Activation of phosphatidylinositol 3-kinase (PI3K) by a number of growth factors, including insulin and insulin-like growth factors (IGF), results in the production of phosphatidylinositol-(3,4,5)-triphosphate (PIP3), and this in turn causes localization of the kinase Akt to the plasma membrane. At the plasma membrane, Akt can be phosphorylated by Pdk1 and mTORC2 (consisting of the kinase mTOR, Rictor, Sin1, and mLST8 complex), leading to its full activation. Activated Akt phosphorylates a subset of targets, including the FoxO family of transcription factors, which include FoxO1, FoxO3a, and FoxO4. Phosphorylated FoxO factors interact with the adaptor 14-3-3, which promotes relocalization to the cytoplasm. Oxidative stress opposes nuclear export by alternative phosphorylation of FoxO factors. Phosphorylation mediated by JNK and Mst1, which are activated by oxidative stress, promotes translocation to the nucleus [11], [12], [13]. p53, which senses various intrinsic and extrinsic stress signals, induces the negative regulators, including Igfbp3 and Pten, in the PI3K-Akt pathway to shut down cell growth and division to avoid the introduction of infidelity into the process of cell growth and division [14], [15]. Igfbp3 binds to free IGF-1 and prevents it from binding to the IGF-1 receptors, and Pten reverses the effects of PI3K by dephosphorylating PIP3 [16].
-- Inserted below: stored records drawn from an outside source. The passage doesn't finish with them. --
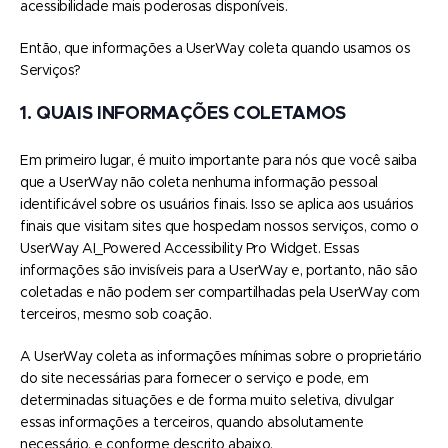
acessibilidade mais poderosas disponíveis.
Então, que informações a UserWay coleta quando usamos os
Serviços?
1. QUAIS INFORMAÇÕES COLETAMOS
Em primeiro lugar, é muito importante para nós que você saiba
que a UserWay não coleta nenhuma informação pessoal
identificável sobre os usuários finais. Isso se aplica aos usuários
finais que visitam sites que hospedam nossos serviços, como o
UserWay AI_Powered Accessibility Pro Widget. Essas
informações são invisíveis para a UserWay e, portanto, não são
coletadas e não podem ser compartilhadas pela UserWay com
terceiros, mesmo sob coação.
A UserWay coleta as informações mínimas sobre o proprietário
do site necessárias para fornecer o serviço e pode, em
determinadas situações e de forma muito seletiva, divulgar
essas informações a terceiros, quando absolutamente
necessário, e conforme descrito abaixo.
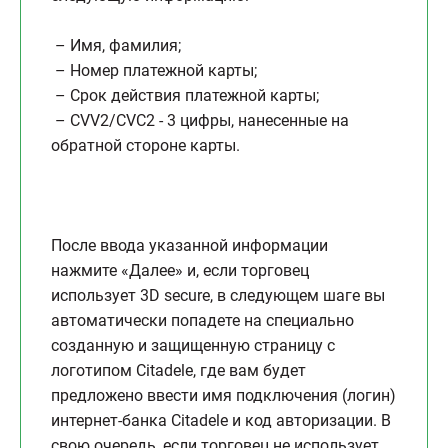
– Имя, фамилия;
– Номер платежной карты;
– Срок действия платежной карты;
– CVV2/CVC2 - 3 цифры, нанесенные на
обратной стороне карты.
После ввода указанной информации
нажмите «Далее» и, если торговец
использует 3D secure, в следующем шаге вы
автоматически попадете на специально
созданную и защищенную страницу с
логотипом Citadele, где вам будет
предложено ввести имя подключения (логин)
интернет-банка Citadele и код авторизации. В
свою очередь, если торговец не использует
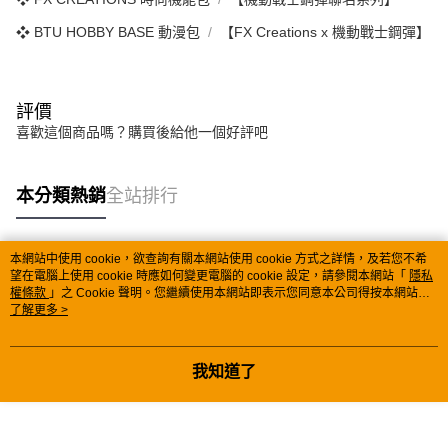
❖ BTU HOBBY BASE 動漫包
【FX Creations x 機動戰士鋼彈】
評價
喜歡這個商品嗎？購買後給他一個好評吧
本分類熱銷
全站排行
本網站中使用 cookie，欲查詢有關本網站使用 cookie 方式之詳情，及若您不希
熱門標籤
望在電腦上使用 cookie 時應如何變更電腦的 cookie 設定，請參閱本網站「
隱私
權條款
」之 Cookie 聲明。您繼續使用本網站即表示您同意本公司得按本網站使
用條款之 Cookie 聲明使用 cookie。
了解更多 >
我知道了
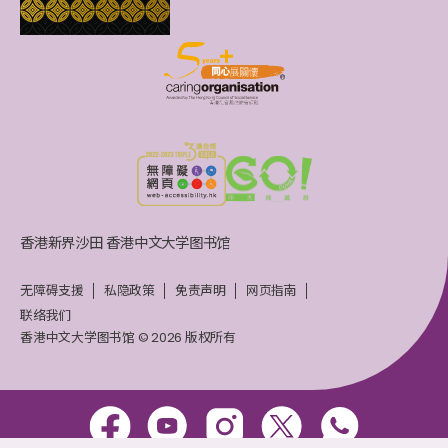
香港新界沙田 香港中文大学图书馆
无障碍支援
私隐政策
免责声明
网页指南
联络我们
香港中文大学图书馆 © 2026 版权所有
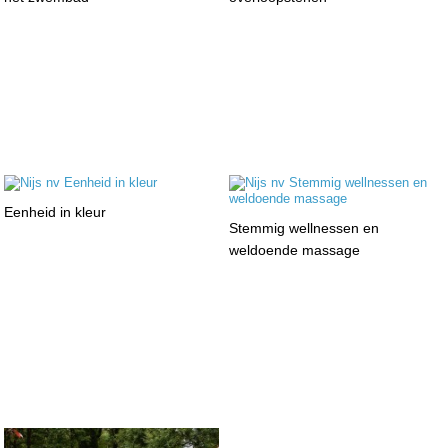
Eenheid in kleur
Stemmig wellnessen en
weldoende massage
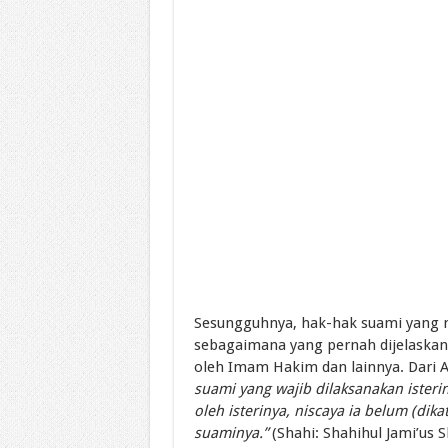
Sesungguhnya, hak-hak suami yang me
sebagaimana yang pernah dijelaskan
oleh Imam Hakim dan lainnya. Dari Ab
suami yang wajib dilaksanakan isterin
oleh isterinya, niscaya ia belum (di
suaminya.”
(Shahi: Shahihul Jami’us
Recently, FoxO-dependent oxidative defense was shown to be important for bone formation and bone mass homeostasis [17], [18]. FoxOs inhibit osteoblast apoptosis through the suppression of oxidative stress [17]. Further, FoxO1 regulates osteoblast proliferation through the interaction with ATF4, a transcription factor regulating amino acid import, as well as through the suppression of p19ARF and p16 and downstream activation of their target protein p53 [18]. Further, FoxO1 has been shown to regulate osteoblast differentiation [19], [20].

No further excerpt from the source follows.